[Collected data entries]

== == ==

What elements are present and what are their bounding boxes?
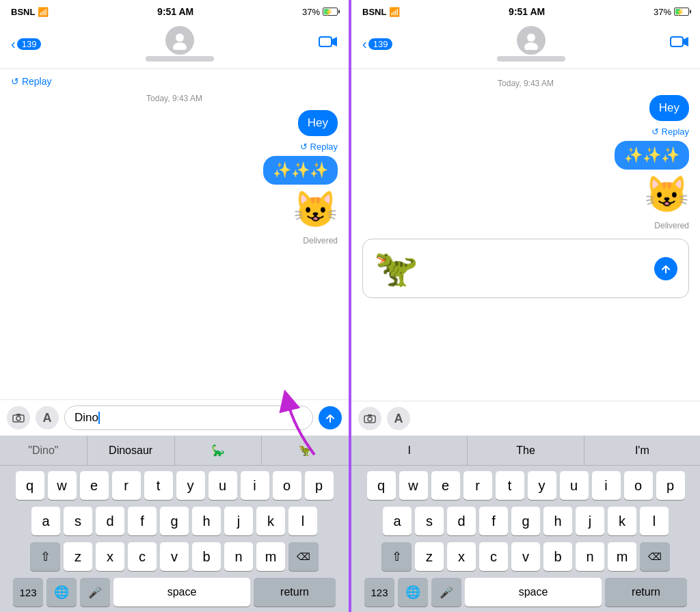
right-video-call-btn[interactable] [670,35,689,53]
right-app-store-btn[interactable]: A [387,407,410,430]
right-key-q[interactable]: q [367,471,396,500]
right-key-u[interactable]: u [560,471,589,500]
left-video-call-btn[interactable] [319,35,338,53]
right-camera-btn[interactable] [358,407,381,430]
left-key-w[interactable]: w [48,471,77,500]
right-phone-panel: BSNL 📶 9:51 AM 37% ⚡ ‹ 139 [350,0,700,612]
left-nav-back[interactable]: ‹ 139 [11,36,41,52]
right-key-y[interactable]: y [528,471,556,500]
left-key-z[interactable]: z [64,542,92,571]
right-key-shift[interactable]: ⇧ [381,542,412,571]
right-key-g[interactable]: g [511,507,540,535]
right-key-m[interactable]: m [608,542,636,571]
left-key-j[interactable]: j [224,507,253,535]
right-dino-emoji: 🦖 [374,248,418,289]
left-key-c[interactable]: c [128,542,157,571]
left-key-mic[interactable]: 🎤 [80,578,110,607]
left-text-input[interactable]: Dino [64,405,313,430]
right-key-numbers[interactable]: 123 [364,578,394,607]
right-autocomplete-0[interactable]: I [351,436,468,465]
left-key-space[interactable]: space [113,578,250,607]
left-back-badge[interactable]: 139 [17,38,42,50]
right-key-mic[interactable]: 🎤 [431,578,461,607]
right-key-space[interactable]: space [465,578,602,607]
right-send-btn[interactable] [654,257,677,280]
left-key-y[interactable]: y [176,471,205,500]
right-key-n[interactable]: n [576,542,604,571]
right-key-e[interactable]: e [431,471,460,500]
left-key-k[interactable]: k [256,507,285,535]
left-key-t[interactable]: t [144,471,173,500]
right-key-r[interactable]: r [463,471,492,500]
left-key-numbers[interactable]: 123 [13,578,43,607]
left-key-shift[interactable]: ⇧ [30,542,60,571]
right-key-i[interactable]: i [592,471,621,500]
left-replay-top[interactable]: ↺ Replay [11,76,338,87]
right-key-w[interactable]: w [399,471,428,500]
right-nav-back[interactable]: ‹ 139 [362,36,392,52]
left-camera-btn[interactable] [7,406,30,429]
left-key-return[interactable]: return [254,578,336,607]
left-key-x[interactable]: x [96,542,124,571]
left-autocomplete-1[interactable]: Dinosaur [88,436,175,465]
right-status-time: 9:51 AM [509,6,545,17]
left-key-n[interactable]: n [224,542,253,571]
left-key-v[interactable]: v [160,542,189,571]
left-key-l[interactable]: l [288,507,317,535]
right-back-badge[interactable]: 139 [368,38,393,50]
left-key-i[interactable]: i [241,471,269,500]
left-replay-btn[interactable]: ↺ Replay [300,142,338,152]
left-key-u[interactable]: u [208,471,237,500]
left-key-delete[interactable]: ⌫ [288,542,319,571]
right-replay-btn[interactable]: ↺ Replay [651,127,689,137]
left-key-o[interactable]: o [273,471,301,500]
left-send-btn[interactable] [319,406,342,429]
left-key-emoji[interactable]: 🌐 [46,578,77,607]
right-key-b[interactable]: b [543,542,572,571]
left-message-cat: 😺 [11,189,338,230]
right-key-t[interactable]: t [496,471,524,500]
right-keyboard: q w e r t y u i o p a s d f g h j k l ⇧ … [351,466,700,612]
right-status-right: 37% ⚡ [654,7,689,17]
right-avatar [517,26,546,55]
left-key-e[interactable]: e [80,471,109,500]
left-app-store-btn[interactable]: A [36,406,59,429]
left-wifi-icon: 📶 [38,7,49,17]
right-key-j[interactable]: j [576,507,604,535]
left-key-d[interactable]: d [96,507,124,535]
right-key-delete[interactable]: ⌫ [640,542,670,571]
left-key-h[interactable]: h [192,507,221,535]
left-back-chevron: ‹ [11,36,16,52]
left-key-b[interactable]: b [192,542,221,571]
left-autocomplete-2[interactable]: 🦕 [175,436,262,465]
left-key-m[interactable]: m [256,542,285,571]
right-key-x[interactable]: x [447,542,476,571]
left-key-f[interactable]: f [128,507,157,535]
right-key-s[interactable]: s [415,507,444,535]
right-autocomplete-2[interactable]: I'm [584,436,700,465]
left-autocomplete-3[interactable]: 🦖 [262,436,349,465]
left-key-a[interactable]: a [31,507,60,535]
right-key-d[interactable]: d [447,507,476,535]
right-key-f[interactable]: f [479,507,508,535]
left-replay-row: ↺ Replay [11,140,338,152]
right-key-k[interactable]: k [608,507,636,535]
left-key-p[interactable]: p [305,471,334,500]
right-key-emoji[interactable]: 🌐 [398,578,428,607]
right-key-o[interactable]: o [624,471,653,500]
right-autocomplete-1[interactable]: The [468,436,584,465]
left-key-s[interactable]: s [64,507,92,535]
left-key-q[interactable]: q [16,471,44,500]
right-key-c[interactable]: c [479,542,508,571]
right-key-v[interactable]: v [511,542,540,571]
right-key-a[interactable]: a [383,507,412,535]
left-autocomplete-0[interactable]: "Dino" [0,436,88,465]
right-key-p[interactable]: p [656,471,685,500]
right-key-l[interactable]: l [640,507,669,535]
right-key-h[interactable]: h [543,507,572,535]
right-replay-row: ↺ Replay [362,125,689,137]
left-key-r[interactable]: r [112,471,141,500]
right-key-return[interactable]: return [605,578,687,607]
right-key-z[interactable]: z [415,542,444,571]
left-key-g[interactable]: g [160,507,189,535]
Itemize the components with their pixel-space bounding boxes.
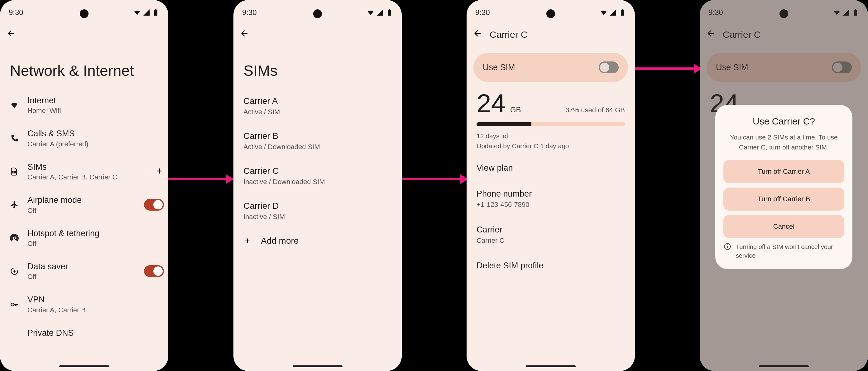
use-sim-row[interactable]: Use SIM — [473, 53, 628, 82]
wifi-icon — [133, 9, 141, 16]
entry-title: View plan — [476, 163, 625, 173]
plus-icon — [155, 167, 164, 175]
button-label: Turn off Carrier B — [758, 195, 810, 203]
data-saver-icon — [10, 267, 19, 276]
sim-item-carrier-d[interactable]: Carrier D Inactive / SIM — [243, 194, 392, 228]
sim-item-carrier-b[interactable]: Carrier B Active / Downloaded SIM — [243, 123, 392, 159]
row-title: Internet — [27, 95, 164, 106]
row-calls-sms[interactable]: Calls & SMS Carrier A (preferred) — [10, 122, 164, 155]
add-more-button[interactable]: Add more — [243, 228, 392, 253]
wifi-icon — [367, 9, 374, 16]
usage-text: 37% used of 64 GB — [565, 106, 625, 114]
status-icons — [600, 9, 626, 16]
usage-updated: Updated by Carrier C 1 day ago — [476, 141, 625, 151]
use-sim-label: Use SIM — [483, 63, 515, 73]
row-title: Private DNS — [27, 328, 164, 338]
back-button[interactable] — [473, 29, 482, 40]
info-icon — [723, 242, 732, 251]
row-subtitle: Off — [27, 273, 135, 281]
camera-notch — [546, 9, 555, 18]
add-sim-button[interactable] — [155, 167, 164, 177]
row-subtitle: Off — [27, 206, 135, 215]
button-label: Turn off Carrier A — [758, 168, 810, 175]
usage-bar — [476, 122, 625, 126]
row-title: SIMs — [27, 162, 140, 172]
wifi-icon — [600, 9, 608, 16]
nav-handle[interactable] — [759, 365, 809, 367]
button-label: Cancel — [773, 223, 795, 230]
row-internet[interactable]: Internet Home_Wifi — [10, 89, 164, 122]
vpn-key-icon — [10, 300, 19, 309]
back-button[interactable] — [6, 29, 16, 40]
row-sims[interactable]: SIMs Carrier A, Carrier B, Carrier C — [10, 155, 164, 188]
row-data-saver[interactable]: Data saver Off — [10, 255, 164, 288]
row-title: Calls & SMS — [27, 129, 164, 139]
row-subtitle: Off — [27, 240, 164, 248]
entry-title: Phone number — [476, 189, 625, 199]
row-title: VPN — [27, 294, 164, 305]
signal-icon — [609, 9, 617, 16]
row-title: Data saver — [27, 261, 135, 272]
divider — [149, 165, 149, 178]
status-time: 9:30 — [475, 8, 490, 17]
row-subtitle: Carrier A, Carrier B — [27, 306, 164, 314]
signal-icon — [143, 9, 150, 16]
back-button[interactable] — [240, 29, 249, 40]
phone-icon — [10, 134, 19, 143]
row-delete-sim[interactable]: Delete SIM profile — [476, 253, 625, 279]
sim-name: Carrier B — [243, 131, 392, 141]
airplane-toggle[interactable] — [144, 199, 164, 210]
nav-handle[interactable] — [293, 365, 343, 367]
airplane-icon — [10, 200, 19, 209]
appbar-title: Carrier C — [490, 29, 528, 40]
battery-icon — [152, 9, 160, 16]
arrow-back-icon — [473, 29, 482, 38]
page-title: Network & Internet — [0, 44, 168, 89]
usage-days-left: 12 days left — [476, 131, 625, 141]
svg-rect-5 — [727, 245, 728, 245]
row-carrier[interactable]: Carrier Carrier C — [476, 217, 625, 253]
sim-item-carrier-c[interactable]: Carrier C Inactive / Downloaded SIM — [243, 159, 392, 194]
add-more-label: Add more — [261, 236, 299, 246]
row-vpn[interactable]: VPN Carrier A, Carrier B — [10, 288, 164, 321]
row-subtitle: Home_Wifi — [27, 107, 164, 115]
usage-amount: 24 — [476, 89, 505, 118]
status-time: 9:30 — [242, 8, 257, 17]
usage-unit: GB — [510, 106, 521, 114]
plus-icon — [243, 237, 251, 245]
cancel-button[interactable]: Cancel — [723, 215, 844, 238]
row-title: Airplane mode — [27, 195, 135, 205]
entry-value: +1-123-456-7890 — [476, 201, 625, 209]
row-view-plan[interactable]: View plan — [476, 155, 625, 181]
battery-icon — [619, 9, 626, 16]
sim-status: Inactive / SIM — [243, 213, 392, 221]
row-airplane[interactable]: Airplane mode Off — [10, 188, 164, 221]
flow-arrow — [162, 178, 233, 180]
entry-title: Carrier — [476, 225, 625, 235]
dialog-message: You can use 2 SIMs at a time. To use Car… — [723, 132, 844, 152]
data-saver-toggle[interactable] — [144, 265, 164, 277]
dialog-title: Use Carrier C? — [723, 116, 844, 127]
turn-off-carrier-b-button[interactable]: Turn off Carrier B — [723, 188, 844, 210]
entry-value: Carrier C — [476, 236, 625, 245]
sim-name: Carrier A — [243, 96, 392, 106]
row-subtitle: Carrier A (preferred) — [27, 140, 164, 148]
row-subtitle: Carrier A, Carrier B, Carrier C — [27, 173, 140, 181]
sim-name: Carrier D — [243, 201, 392, 211]
nav-handle[interactable] — [59, 365, 109, 367]
nav-handle[interactable] — [526, 365, 576, 367]
sim-status: Inactive / Downloaded SIM — [243, 178, 392, 186]
row-phone-number[interactable]: Phone number +1-123-456-7890 — [476, 181, 625, 217]
row-hotspot[interactable]: Hotspot & tethering Off — [10, 222, 164, 255]
status-time: 9:30 — [9, 8, 23, 17]
sim-status: Active / SIM — [243, 108, 392, 116]
arrow-back-icon — [6, 29, 16, 38]
camera-notch — [313, 9, 322, 18]
row-private-dns[interactable]: Private DNS — [10, 321, 164, 345]
use-sim-toggle[interactable] — [599, 61, 619, 73]
hotspot-icon — [10, 234, 19, 242]
turn-off-carrier-a-button[interactable]: Turn off Carrier A — [723, 160, 844, 183]
sim-item-carrier-a[interactable]: Carrier A Active / SIM — [243, 89, 392, 123]
use-carrier-dialog: Use Carrier C? You can use 2 SIMs at a t… — [715, 105, 852, 269]
entry-title: Delete SIM profile — [476, 261, 625, 270]
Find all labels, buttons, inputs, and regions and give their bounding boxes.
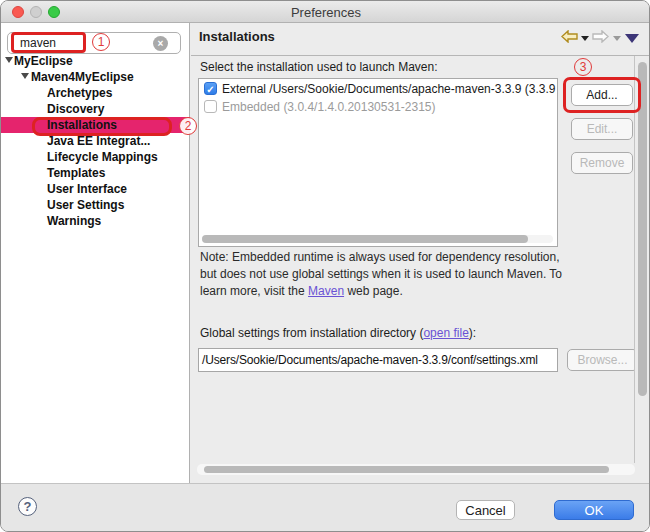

== == ==

TASK REQUIREMENTS:
Within the data, how many lines hold the string "Replay"? Answer with the number and nothing more.

ANSWER FOR THE TASK:
5